Thanks to SEIU members’ insistence, California took a big step in pandemic readiness with the passage of Senate Bill 275. This bill will ensure the state—and all hospitals—are much better prepared for a pandemic.
You did this.
- You spoke out. You provided examples of dangerous conditions inside your hospitals.
- Many 121RN members spoke to the media about the lack of and aggressive rationing of critical PPE.
- Many of you participated in virtual lobby visits and town hall meetings with key legislators.
- And many more of you called the Governor’s office to urge him to sign our bill into law.
This is what convinced legislators—and ultimately the Governor—that something had to be done. This is what Nurse-Powered Politics is all about!
Background on the bill: Senator Richard Pan (D-Sacramento) and Senator Connie M. Leyva (D-Chino) worked with us to author SB 275, designed to avoid future catastrophic shortages of PPE.
|Be sure to use our online tool to report PPE shortages at your workplace—in real time.
If you haven’t yet, please review the updated Cal/OSHA guidelines for PPE use during a pandemic.
SB 275 will:
- Mandate California to create a stockpile within one year of its funding. The stockpile will be maintained as necessary.

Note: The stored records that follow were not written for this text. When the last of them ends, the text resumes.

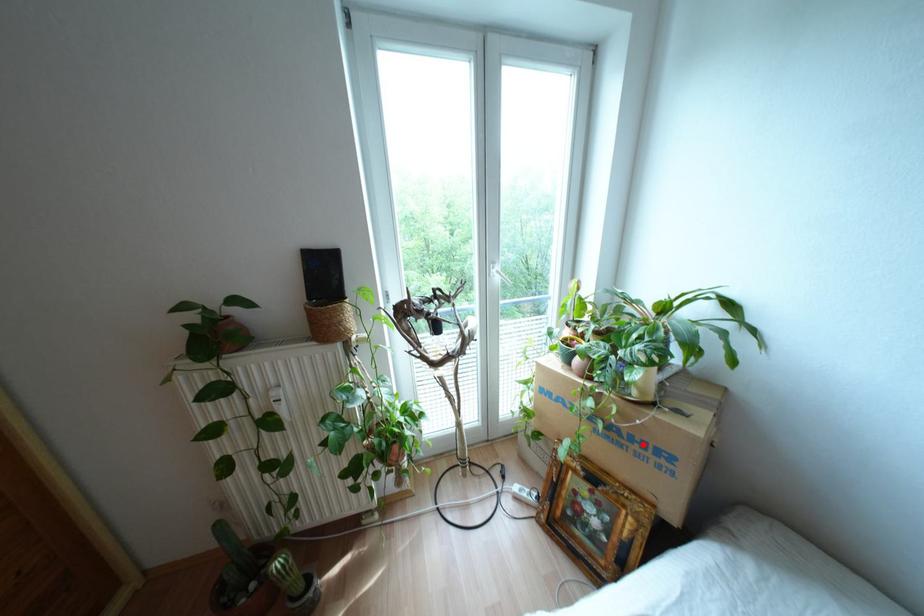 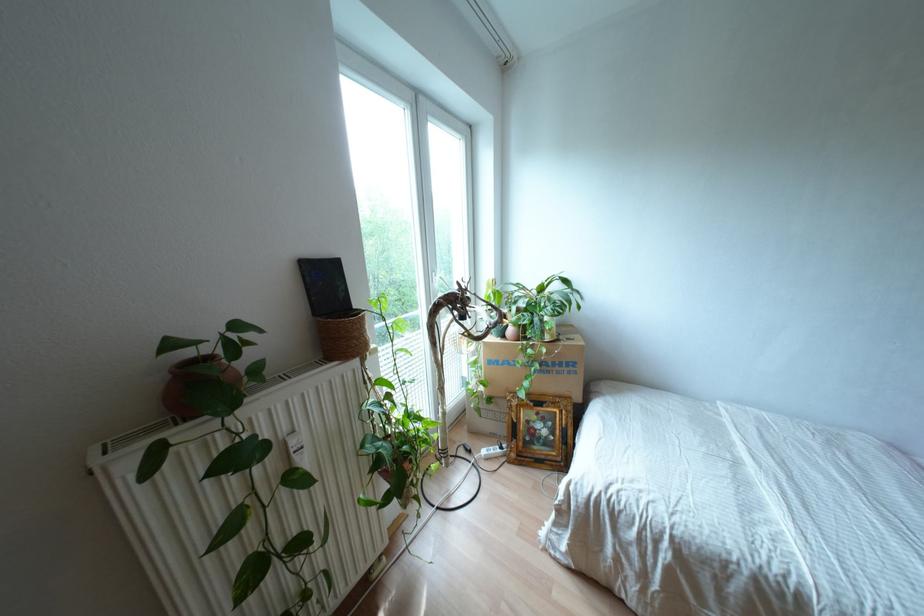 Locate, in the second image, the point that corresponds to the highlighted location in the first image.

(560, 363) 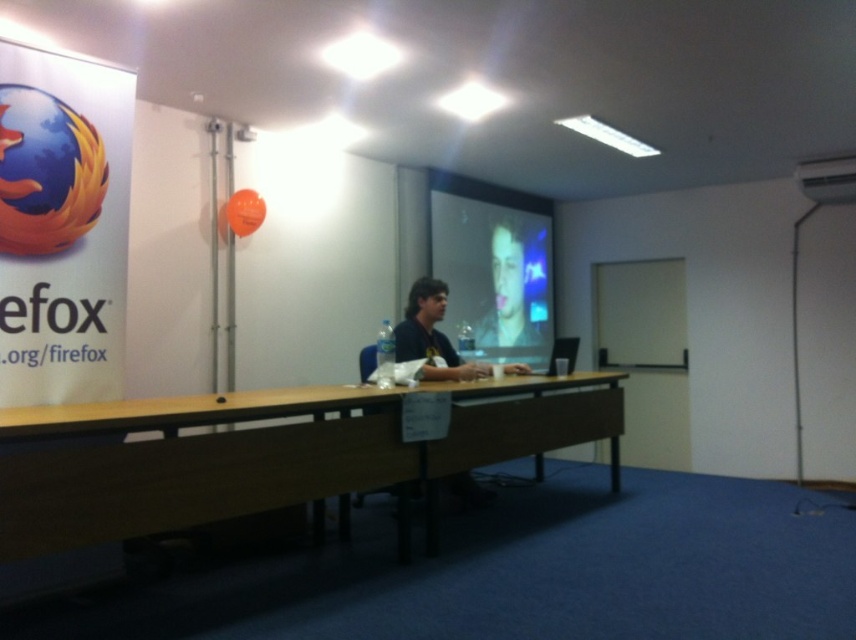 What object is located at the coordinates point (494,268)?

The object at point (494,268) is the matte plastic projector screen at center.

You are standing in the conference room and want to place a laptop on the brown wooden table at center. However, there is a person wearing a dark blue shirt at center sitting at the table. Can you easily access the table to place the laptop without disturbing them?

The brown wooden table at center is closer to the viewer than dark blue shirt at center, so you can likely access the table without disturbing the person since it is nearer to you. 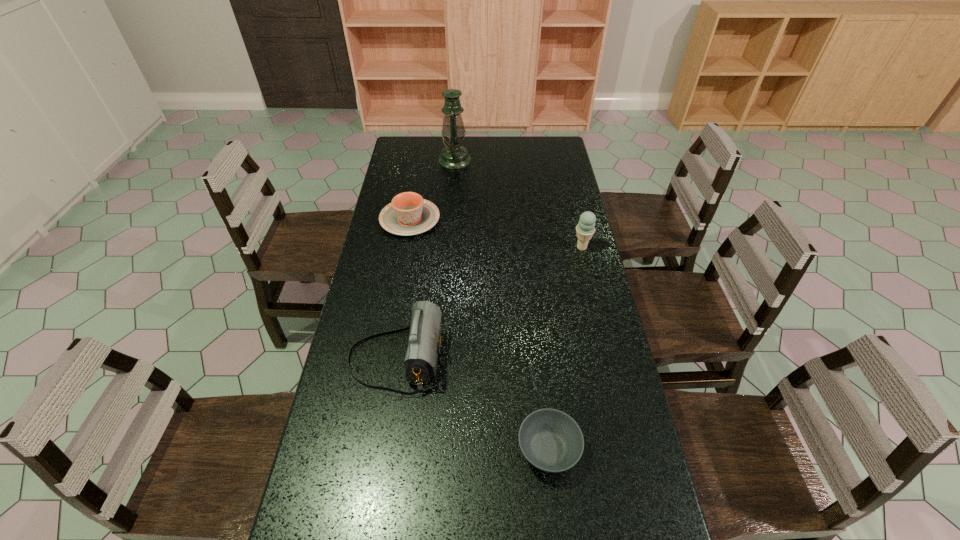 Where is `vacant region located 0.240m on the back of the second nearest object`? Image resolution: width=960 pixels, height=540 pixels. vacant region located 0.240m on the back of the second nearest object is located at coordinates (410, 269).

This screenshot has height=540, width=960. I want to click on blank space located 0.280m on the back of the rightmost object, so click(569, 195).

Where is `vacant space located 0.200m on the handle side of the second shortest object`? The height and width of the screenshot is (540, 960). vacant space located 0.200m on the handle side of the second shortest object is located at coordinates (418, 174).

I want to click on blank space located 0.130m on the handle side of the second shortest object, so click(x=417, y=183).

At what (x,y) coordinates should I click in order to perform the action: click on free space located on the handle side of the second shortest object. Please return your answer as a coordinate pair (x, y). The image size is (960, 540). Looking at the image, I should click on (422, 151).

At what (x,y) coordinates should I click in order to perform the action: click on free space located on the back of the soup bowl. Please return your answer as a coordinate pair (x, y). This screenshot has width=960, height=540. Looking at the image, I should click on (537, 339).

Locate an element on the screen. object that is at the far edge is located at coordinates (454, 156).

Where is `shoulder bag that is at the left edge`? The image size is (960, 540). shoulder bag that is at the left edge is located at coordinates (424, 342).

Locate an element on the screen. Image resolution: width=960 pixels, height=540 pixels. chinaware present at the left edge is located at coordinates (408, 214).

The image size is (960, 540). In order to click on ice cream situated at the right edge in this screenshot , I will do `click(585, 229)`. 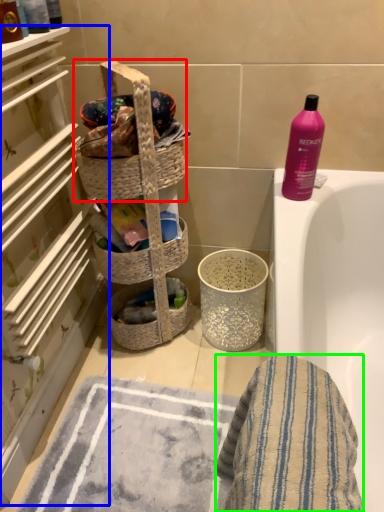 Question: Based on their relative distances, which object is nearer to picnic basket (highlighted by a red box)? Choose from shelf (highlighted by a blue box) and bath towel (highlighted by a green box).

Choices:
 (A) shelf
 (B) bath towel

Answer: (A) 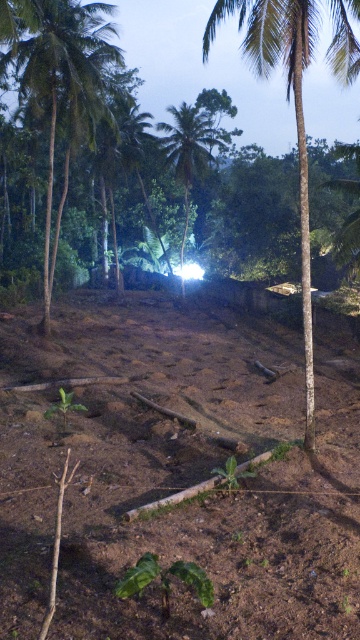 Question: Does green rough bark palm tree at center have a smaller size compared to green leafy palm tree at center?

Choices:
 (A) no
 (B) yes

Answer: (A)

Question: In this image, where is brown soil at center located relative to green leafy palm tree at left?

Choices:
 (A) above
 (B) below

Answer: (B)

Question: Which of the following is the closest to the observer?

Choices:
 (A) (257, 54)
 (B) (81, 65)

Answer: (A)

Question: Based on their relative distances, which object is farther from the green rough bark palm tree at center?

Choices:
 (A) brown soil at center
 (B) green leafy palm tree at left

Answer: (B)

Question: Can you confirm if brown soil at center is positioned to the left of green leafy palm tree at center?

Choices:
 (A) no
 (B) yes

Answer: (A)

Question: Which object appears closest to the camera in this image?

Choices:
 (A) brown soil at center
 (B) green leafy palm tree at center

Answer: (A) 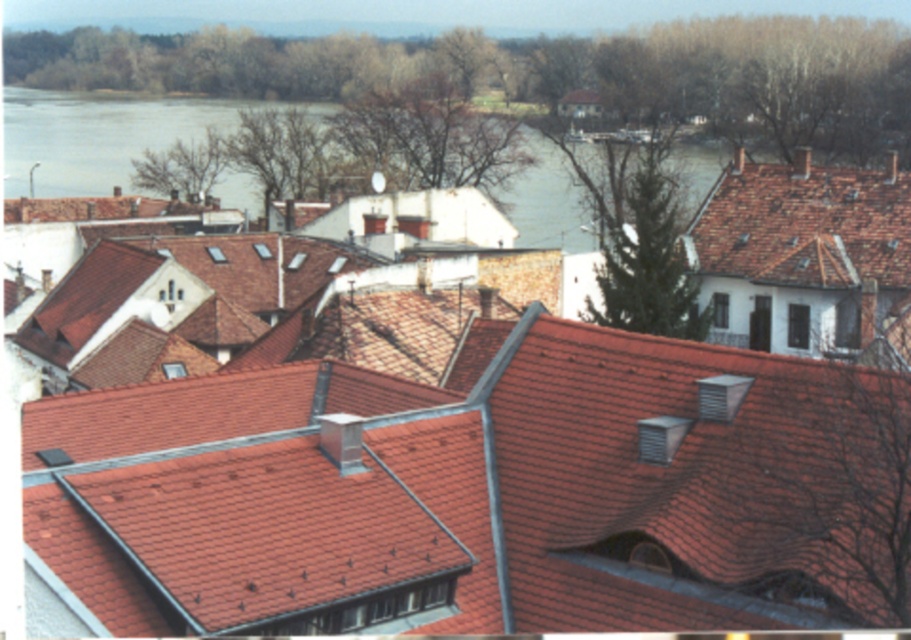 Based on the photo, you are standing at the point labeled as point (96, 136) in the image. Based on the scene description, what would you most likely see around you?

You would most likely see blue water at upper center around you as indicated by the point (96, 136).

What is the coordinate of the blue water at upper center?

The blue water at upper center is located at coordinate point (96, 136). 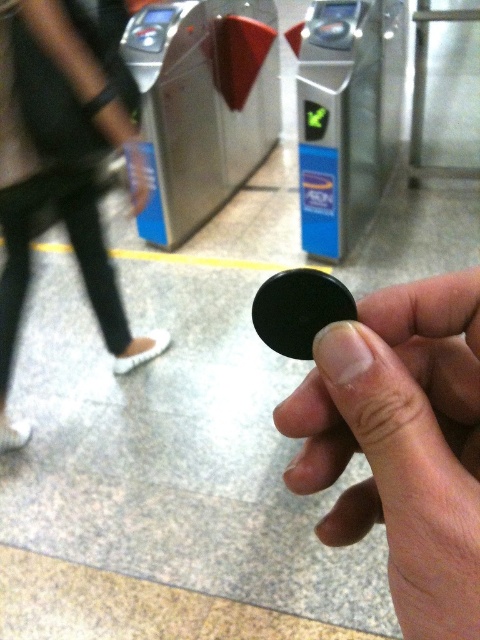 Does black matte coin at center have a larger size compared to black leather pants at lower left?

No, black matte coin at center is not bigger than black leather pants at lower left.

Between point (396, 292) and point (20, 307), which one is positioned in front?

Point (396, 292)

This screenshot has width=480, height=640. Identify the location of black matte coin at center. (402, 444). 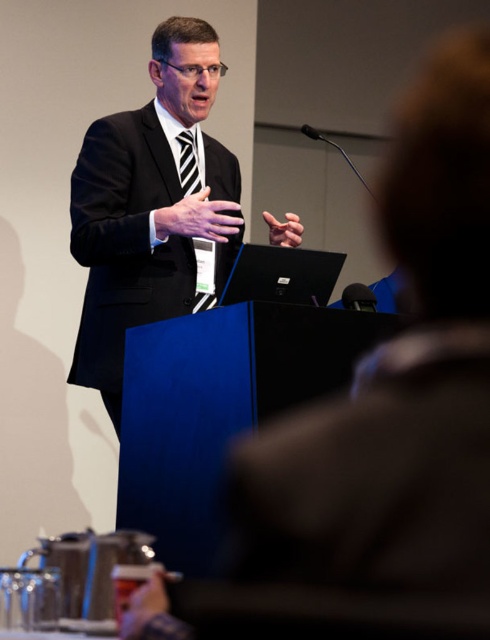 What is the location of the point with coordinates (150, 208) in the image?

The point with coordinates (150, 208) is located on the black matte suit at center.

You are attending a presentation and notice the speaker wearing a black matte suit at center and a black striped tie at center. Can you determine which clothing item is closer to the audience based on their positions?

The black matte suit at center is in front of the black striped tie at center, so the black matte suit at center is closer to the audience.

You are an event organizer who needs to ensure the speaker is properly dressed for the event. Based on the image, is the black striped tie at center positioned correctly relative to the black matte suit at center?

The black striped tie at center is positioned above the black matte suit at center, which is correct as ties are typically worn over the shirt and under the jacket, so the positioning aligns with proper attire. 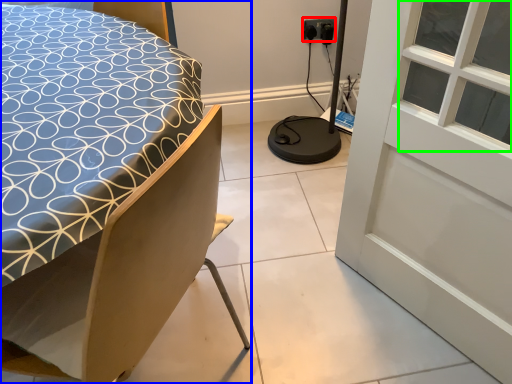 Question: Considering the real-world distances, which object is farthest from electric outlet (highlighted by a red box)? bed (highlighted by a blue box) or window (highlighted by a green box)?

Choices:
 (A) bed
 (B) window

Answer: (A) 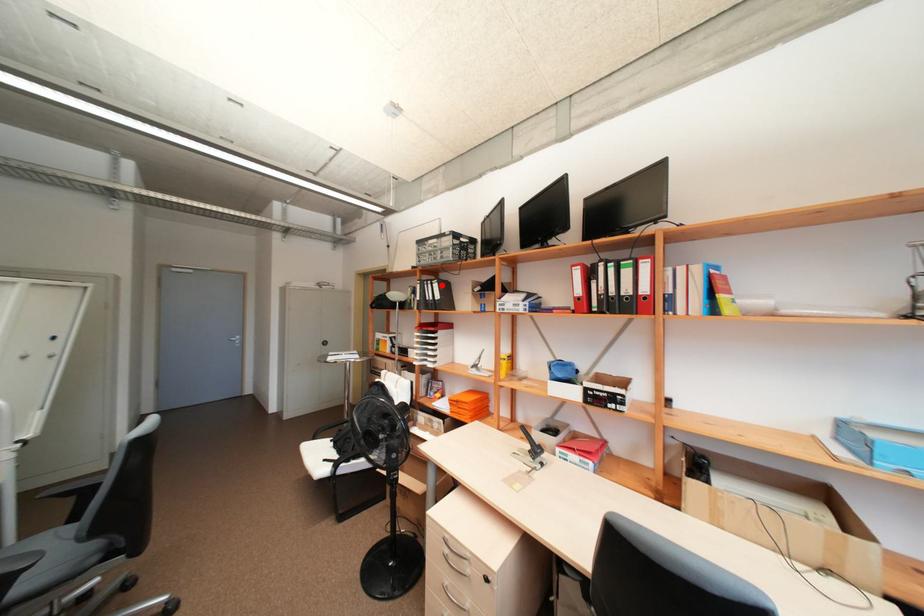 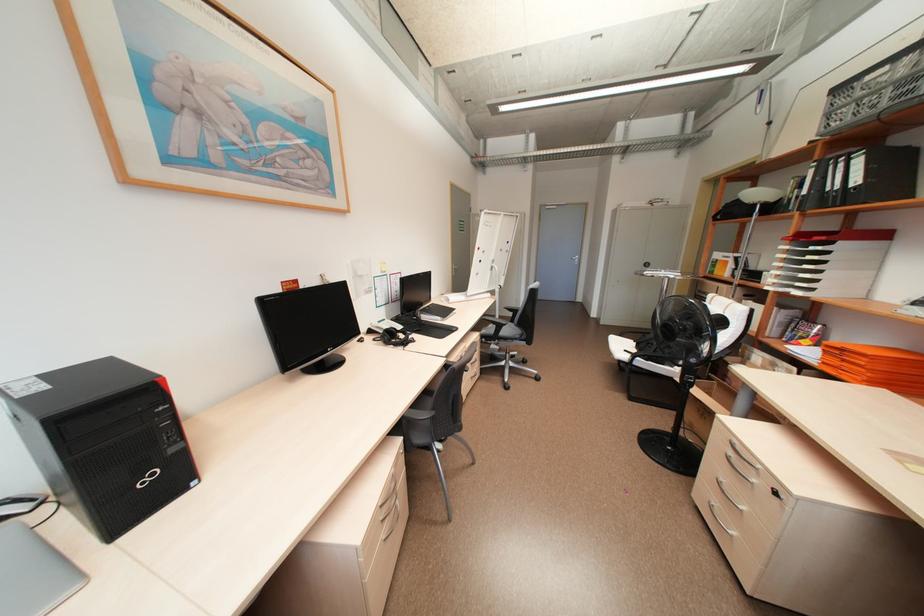 Locate, in the second image, the point that corresponds to the highlighted location in the first image.

(865, 161) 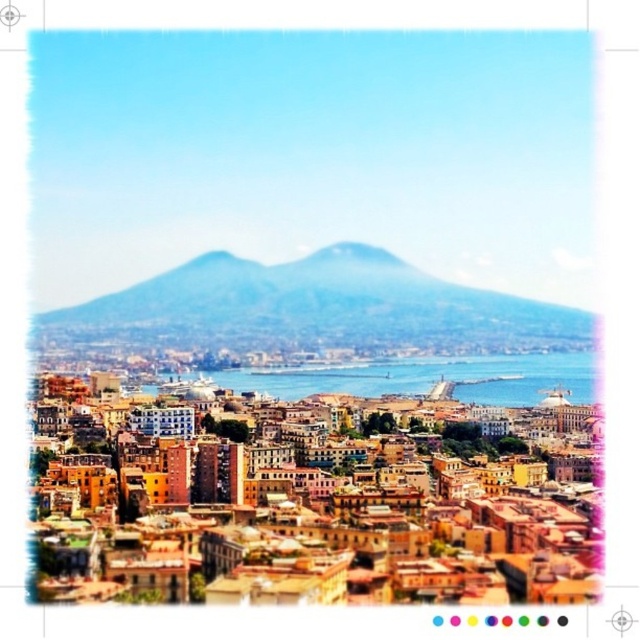 Question: Which of the following is the closest to the observer?

Choices:
 (A) blue water at center
 (B) blue foggy mountain at center

Answer: (A)

Question: Which point is farther to the camera?

Choices:
 (A) (237, 260)
 (B) (272, 374)

Answer: (A)

Question: Is blue foggy mountain at center bigger than blue water at center?

Choices:
 (A) yes
 (B) no

Answer: (A)

Question: Is blue foggy mountain at center smaller than blue water at center?

Choices:
 (A) no
 (B) yes

Answer: (A)

Question: Does blue foggy mountain at center appear over blue water at center?

Choices:
 (A) no
 (B) yes

Answer: (B) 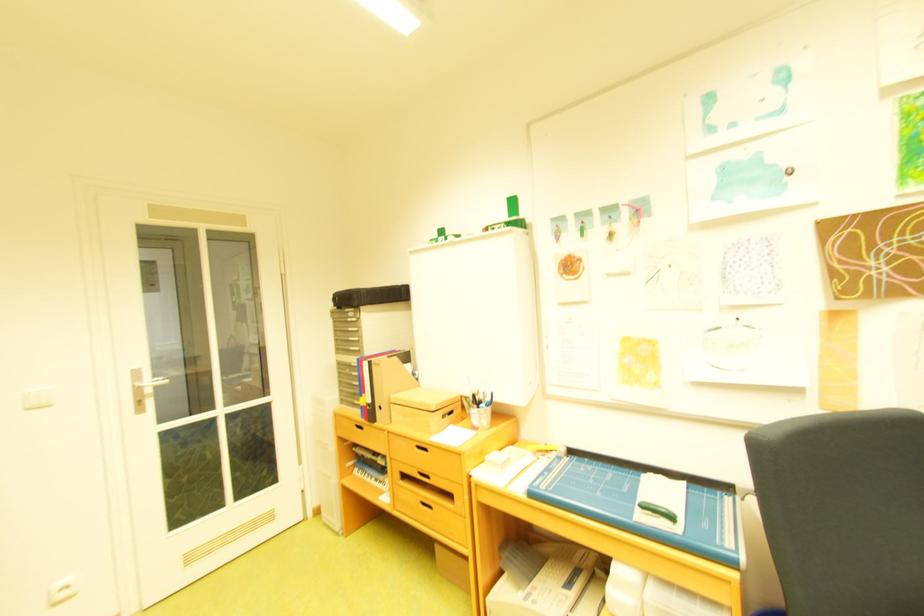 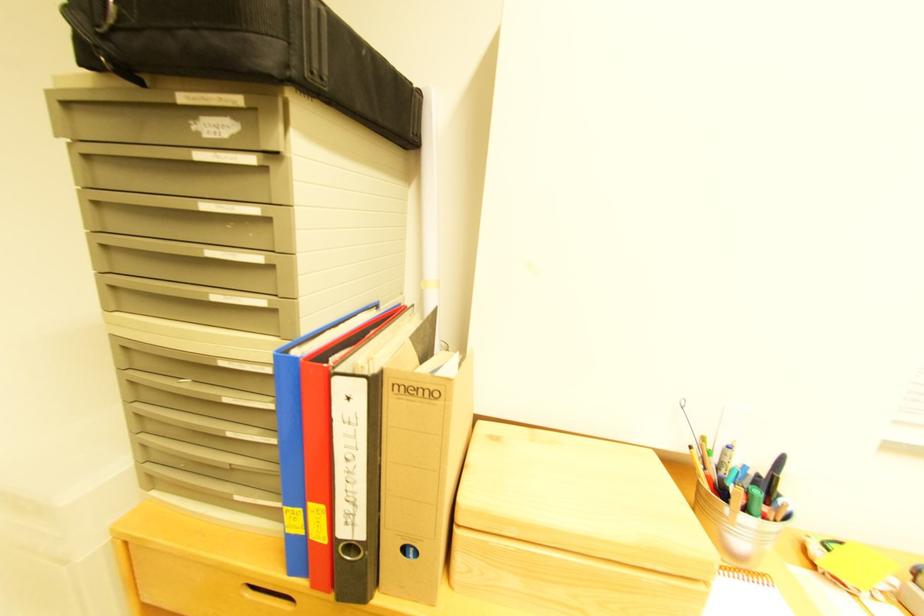 Where in the second image is the point corresponding to the point at 370,342 from the first image?

(282, 268) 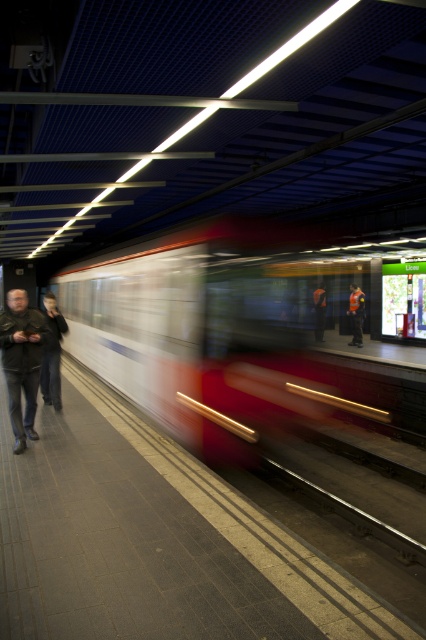 You are standing on the subway platform and see the smooth concrete platform at center and the dark gray jeans at left. Which object is closer to the edge of the platform?

The dark gray jeans at left are closer to the edge of the platform because the smooth concrete platform at center is to the right of the dark gray jeans at left, implying the jeans are positioned nearer to the edge.

You are waiting for the subway and notice two items on the platform floor near the tactile paving strip. The items are labeled as the leather jacket at left and the dark gray jeans at left. Which item is closer to the edge of the platform?

The leather jacket at left is above dark gray jeans at left, meaning it is positioned higher up and thus closer to the edge of the platform compared to the dark gray jeans at left. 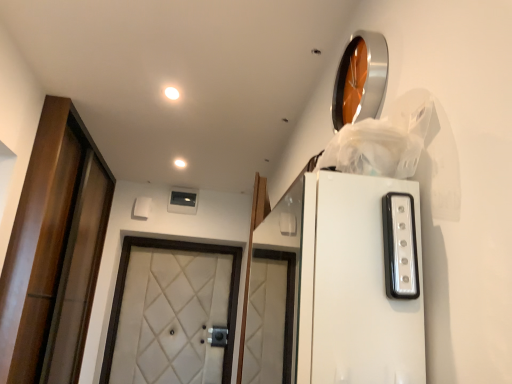 Question: Which direction should I rotate to face matte white light fixture at upper center, the 2th lighting viewed from the back, — up or down?

Choices:
 (A) down
 (B) up

Answer: (B)

Question: Is white glossy light strip at upper right outside of white matte light fixture at upper center, marked as the second lighting in a front-to-back arrangement?

Choices:
 (A) yes
 (B) no

Answer: (A)

Question: From a real-world perspective, is white glossy light strip at upper right physically above white matte light fixture at upper center, the 1th lighting positioned from the bottom?

Choices:
 (A) no
 (B) yes

Answer: (A)

Question: From a real-world perspective, is white glossy light strip at upper right physically below white matte light fixture at upper center, the first lighting from the back?

Choices:
 (A) no
 (B) yes

Answer: (B)

Question: Is the depth of white glossy light strip at upper right greater than that of white matte light fixture at upper center, marked as the second lighting in a front-to-back arrangement?

Choices:
 (A) no
 (B) yes

Answer: (A)

Question: Is white matte light fixture at upper center, the first lighting from the back, inside white glossy light strip at upper right?

Choices:
 (A) yes
 (B) no

Answer: (B)

Question: From the image's perspective, is white glossy light strip at upper right on top of white matte light fixture at upper center, positioned as the second lighting in top-to-bottom order?

Choices:
 (A) yes
 (B) no

Answer: (B)

Question: From a real-world perspective, is white quilted fabric door at center, acting as the second door starting from the left, below matte white light fixture at upper center, the second lighting when ordered from bottom to top?

Choices:
 (A) yes
 (B) no

Answer: (A)

Question: Is there a large distance between white quilted fabric door at center, the first door when ordered from right to left, and matte white light fixture at upper center, the second lighting when ordered from bottom to top?

Choices:
 (A) no
 (B) yes

Answer: (B)

Question: Is the position of white quilted fabric door at center, acting as the second door starting from the left, more distant than that of matte white light fixture at upper center, which is the 1th lighting from front to back?

Choices:
 (A) no
 (B) yes

Answer: (B)

Question: Is white quilted fabric door at center, acting as the second door starting from the left, shorter than matte white light fixture at upper center, which appears as the second lighting when viewed from the left?

Choices:
 (A) no
 (B) yes

Answer: (A)

Question: Is white quilted fabric door at center, the first door when ordered from right to left, located outside matte white light fixture at upper center, the second lighting when ordered from bottom to top?

Choices:
 (A) no
 (B) yes

Answer: (B)

Question: Considering the relative positions of white quilted fabric door at center, acting as the second door starting from the left, and matte white light fixture at upper center, the 2th lighting viewed from the back, in the image provided, is white quilted fabric door at center, acting as the second door starting from the left, to the right of matte white light fixture at upper center, the 2th lighting viewed from the back, from the viewer's perspective?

- Create a state task force to advise the state on the creation of the stockpile. The task force will include two healthcare and two essential worker seats. This task force will also inform the definition of “Surge Consumption PPE” and what health employers should have.
- Require Hospitals, Nursing Homes, Large Medical Practices, and Dialysis Clinics to have 45 days of Surge Consumption PPE.
- Require health employers to provide PPE upon request to employees—your supervisors cannot deny your request or force you to re-use your PPE.
- Establish a financial penalty for employers who don’t have a sufficient inventory of PPE or fail to provide PPE to workers.
- Establish a requirement for healthcare employers to send detailed tallies of their on-hand inventory to the state.
This bill is a good first step in establishing baseline pandemic-readiness that was lacking when COVID-19 hit the state. Together, we will continue to push our hospitals, communities, state and nation to be better prepared for a pandemic or other emergency.